これはあくまで案ということでございますので、よろしくお願いしたいと思います。 まず、現行制度の考え方のところについては、ちょっと時間の関係で大変恐れ入りますが省略をさせていただきたいと思いますが、まず集落協定につきましては、右側にございますように検証事項としまして[1]の耕作放棄地の発生防止の状況、[2]の耕作放棄地の復旧、維持・管理の状況、[3]の集落協定の地目別取組状況、(エ)の協定に基づく活動状況といたしまして、農業生産活動等の取組状況、多面的機能を増進する活動状況、生産性の向上や担い手の定着等に関する取組状況、集落機能の活発化の状況等を踏まえた協定取組前後の変化、それから(オ)の共同取組活動に係る交付金の活用状況としまして、交付金の配分、共同取組活動分の交付金の使途でございます。

17ページにまいりまして、(カ)としまして集落協定の規模別取組状況でございますが、集落協定の規模、先ほど申しました1ヘクタール未満の農用地を対象農用地に含める場合の要件でございます営農上の一体性の要件の適用の状況、それから(キ)でございますけれども、共同取組活動での多様な主体との連携状況、(ク)の方にまいりまして、これは個別協定についての検証事項でございますが、個別協定の取組状況等ということでございます。 それから18ページをごらんいただきたいと思いますが、対象地域についてでございます。 [1]が都道府県特認基準の設定内容及び活用状況、[2]が8法指定地域内外別の特認基準の設定状況でございます。

19ページでございますけれども、交付金の交付対象となる農用地についてでございます。 [1]は市町村特認基準の取組状況、市町村基本方針に定めている対象農用地の範囲、[2]が農振農用地区域に編入することによりまして、対象農用地の要件を満たすこととなった農用地の状況、[3]が対象農用地に含まれる限界農用地の林地化の状況でございます。

次が20ページでございます。
協定の期間でございますけれども、現行対策では5年間となっておりますが、この5年間という協定期間についてでございます。

それから交付金の返還ということでございますけれども、交付金の返還免責事由等についての検証でございます。 一番最後の項目でございますけれども、交付金交付の終了状況、これにつきましても、本制度の要領にも明記をされているところでございますが、例えばこれにつきましては、左側にございますように、例えば交付金がなくても集落全体として農業生産活動等の継続が可能となり、耕作放棄のおそれがないと判断されるような場合ですとか、そういった場合には、いわゆる本制度から卒業というのがあるのではないかということでございまして、それについての検証ということでございます。

このほか参考資料の1は、本制度の概要でございます。
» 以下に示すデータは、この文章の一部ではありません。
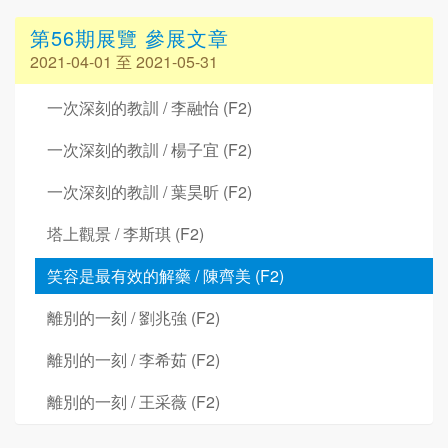
第56期展覽 參展文章
2021-04-01 至 2021-05-31
一次深刻的教訓 / 李融怡 (F2)
一次深刻的教訓 / 楊子宜 (F2)
一次深刻的教訓 / 葉昊昕 (F2)
塔上觀景 / 李斯琪 (F2)
笑容是最有效的解藥 / 陳齊美 (F2)
離別的一刻 / 劉兆強 (F2)
離別的一刻 / 李希茹 (F2)
離別的一刻 / 王采薇 (F2)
それから参考資料2が、集落協定の代表者への意向調査結果をまとめてございます。おおむねの意見としましては、先ほど申しましたように、取り組みが軌道に乗りつつあり、継続を望むというようなトーンで回答が得られてございます。それから、このほか参考資料の特認基準でございますけれども、本日の議題3とも関連した参考資料の3と、それから4につけさせていただいてございますが、大変時間の制約の中で恐縮でございますけれども、不親切な説明になってしまいまして恐縮でございますが、説明を省略させていただければと思っております。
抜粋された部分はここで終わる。